To be clear about our method: we did not lab-test this cream.We do not own a lab and we are not dermatologists. What we did was decode the full published ingredient (INCI) list, compile CeraVe's documented specs and certifications, and compare the formula against the other tub creams and barrier moisturizers in the category. That is the whole basis for the scores below — you can read the method in full on how we review.

Who it's for

This is a barrier moisturizer, so it shines for the people whose barrier needs help: dry, flaky, tight, or over-exfoliated skin, and sensitive or eczema-prone skin that reacts to fragrance. It is a fantastic body cream and a very good face cream for anyone who likes a rich finish. It is also the ideal "buffer" layer if you use retinoids or acids — ceramides and cholesterol are exactly what stripped skin is missing. If that sounds like you, it is our default pick, which is why it tops our best skincare products shelf and our best skincare for sensitive skin list.
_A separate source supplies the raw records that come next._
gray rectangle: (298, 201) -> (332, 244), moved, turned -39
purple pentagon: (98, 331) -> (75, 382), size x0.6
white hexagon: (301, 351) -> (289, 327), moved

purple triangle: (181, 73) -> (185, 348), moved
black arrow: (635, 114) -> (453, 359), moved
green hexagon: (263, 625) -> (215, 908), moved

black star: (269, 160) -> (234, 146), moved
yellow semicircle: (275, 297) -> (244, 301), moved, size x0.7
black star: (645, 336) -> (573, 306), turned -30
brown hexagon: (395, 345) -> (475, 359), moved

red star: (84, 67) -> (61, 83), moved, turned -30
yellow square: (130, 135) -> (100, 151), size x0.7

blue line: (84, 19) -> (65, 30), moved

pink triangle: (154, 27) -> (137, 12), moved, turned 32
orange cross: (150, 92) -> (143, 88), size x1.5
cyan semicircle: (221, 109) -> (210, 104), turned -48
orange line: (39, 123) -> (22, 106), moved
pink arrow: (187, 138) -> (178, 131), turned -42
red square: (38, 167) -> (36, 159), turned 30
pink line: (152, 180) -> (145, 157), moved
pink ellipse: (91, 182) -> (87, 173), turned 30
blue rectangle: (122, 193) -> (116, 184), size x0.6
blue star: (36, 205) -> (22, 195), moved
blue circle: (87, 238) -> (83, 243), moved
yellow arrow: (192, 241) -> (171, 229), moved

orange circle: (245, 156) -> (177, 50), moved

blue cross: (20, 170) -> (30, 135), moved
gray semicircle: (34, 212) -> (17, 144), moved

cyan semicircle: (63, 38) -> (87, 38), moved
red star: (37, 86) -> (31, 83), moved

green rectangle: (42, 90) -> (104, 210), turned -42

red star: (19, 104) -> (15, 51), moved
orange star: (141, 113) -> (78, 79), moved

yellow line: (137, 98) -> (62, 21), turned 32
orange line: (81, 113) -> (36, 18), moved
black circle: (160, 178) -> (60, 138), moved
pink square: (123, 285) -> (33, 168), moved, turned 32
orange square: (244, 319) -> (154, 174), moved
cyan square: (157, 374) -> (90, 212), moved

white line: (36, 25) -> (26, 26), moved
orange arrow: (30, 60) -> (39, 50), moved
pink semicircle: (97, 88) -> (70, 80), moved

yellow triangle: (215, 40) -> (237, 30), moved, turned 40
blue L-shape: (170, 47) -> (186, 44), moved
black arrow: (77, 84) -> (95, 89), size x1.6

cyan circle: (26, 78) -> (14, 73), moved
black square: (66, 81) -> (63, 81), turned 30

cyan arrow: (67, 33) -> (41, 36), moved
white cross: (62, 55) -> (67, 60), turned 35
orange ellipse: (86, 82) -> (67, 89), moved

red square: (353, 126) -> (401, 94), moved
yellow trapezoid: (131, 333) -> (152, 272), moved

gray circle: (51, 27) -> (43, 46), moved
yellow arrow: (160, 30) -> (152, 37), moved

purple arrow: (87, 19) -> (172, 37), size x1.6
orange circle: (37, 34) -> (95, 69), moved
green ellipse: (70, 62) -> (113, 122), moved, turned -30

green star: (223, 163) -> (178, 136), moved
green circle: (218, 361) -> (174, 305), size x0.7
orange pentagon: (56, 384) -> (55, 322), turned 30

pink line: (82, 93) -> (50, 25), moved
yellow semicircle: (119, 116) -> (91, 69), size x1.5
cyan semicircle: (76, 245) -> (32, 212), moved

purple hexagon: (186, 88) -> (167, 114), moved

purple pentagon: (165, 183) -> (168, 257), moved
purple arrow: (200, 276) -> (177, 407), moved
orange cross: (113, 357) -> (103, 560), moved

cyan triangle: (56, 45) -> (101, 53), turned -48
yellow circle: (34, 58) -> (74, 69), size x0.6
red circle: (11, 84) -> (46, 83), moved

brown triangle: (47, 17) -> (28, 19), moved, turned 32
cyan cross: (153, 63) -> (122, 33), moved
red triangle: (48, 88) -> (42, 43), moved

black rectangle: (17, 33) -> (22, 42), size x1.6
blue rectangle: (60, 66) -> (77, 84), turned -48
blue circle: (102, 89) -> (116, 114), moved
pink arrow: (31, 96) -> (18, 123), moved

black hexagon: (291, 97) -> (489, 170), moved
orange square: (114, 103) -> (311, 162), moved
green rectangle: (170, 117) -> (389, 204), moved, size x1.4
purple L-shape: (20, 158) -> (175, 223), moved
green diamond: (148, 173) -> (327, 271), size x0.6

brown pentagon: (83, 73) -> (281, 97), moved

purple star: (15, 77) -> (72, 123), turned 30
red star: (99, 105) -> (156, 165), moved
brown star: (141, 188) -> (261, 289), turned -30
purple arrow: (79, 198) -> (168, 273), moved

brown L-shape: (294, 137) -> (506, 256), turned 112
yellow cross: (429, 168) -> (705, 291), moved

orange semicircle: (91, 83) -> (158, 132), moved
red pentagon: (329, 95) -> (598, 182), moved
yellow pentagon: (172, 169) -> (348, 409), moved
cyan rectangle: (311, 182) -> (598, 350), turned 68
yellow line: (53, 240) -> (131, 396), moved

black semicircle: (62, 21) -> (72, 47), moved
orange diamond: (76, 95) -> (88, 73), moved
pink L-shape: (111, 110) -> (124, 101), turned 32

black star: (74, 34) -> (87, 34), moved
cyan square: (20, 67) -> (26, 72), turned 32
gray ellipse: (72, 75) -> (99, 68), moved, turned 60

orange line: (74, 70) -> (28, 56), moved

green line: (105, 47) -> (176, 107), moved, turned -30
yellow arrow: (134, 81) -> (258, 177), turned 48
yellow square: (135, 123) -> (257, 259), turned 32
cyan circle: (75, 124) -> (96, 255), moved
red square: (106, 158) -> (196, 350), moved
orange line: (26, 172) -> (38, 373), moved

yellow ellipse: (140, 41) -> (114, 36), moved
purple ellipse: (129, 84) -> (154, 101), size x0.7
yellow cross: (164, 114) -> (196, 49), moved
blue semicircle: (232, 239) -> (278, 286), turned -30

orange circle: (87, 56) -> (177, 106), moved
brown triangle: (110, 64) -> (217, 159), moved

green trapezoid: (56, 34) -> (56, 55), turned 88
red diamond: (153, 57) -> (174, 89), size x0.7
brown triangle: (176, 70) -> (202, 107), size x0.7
The ingredient list, decoded

Read the INCI list and the design is obvious. After water and glycerin (a humectant that pulls water into the skin), the cream leans on fatty alcohols and triglycerides for a rich, emollient base — the reason it feels heavy but also why it seals so well. The headline actives are the three essential ceramides — Ceramide NP, Ceramide AP and Ceramide EOP — the same lipid types your skin makes to hold its barrier together. Alongside them sit cholesterol and phytosphingosine, which matters: a healthy barrier is roughly ceramides, cholesterol and fatty acids in balance, so including all three is a more complete repair story than ceramides alone.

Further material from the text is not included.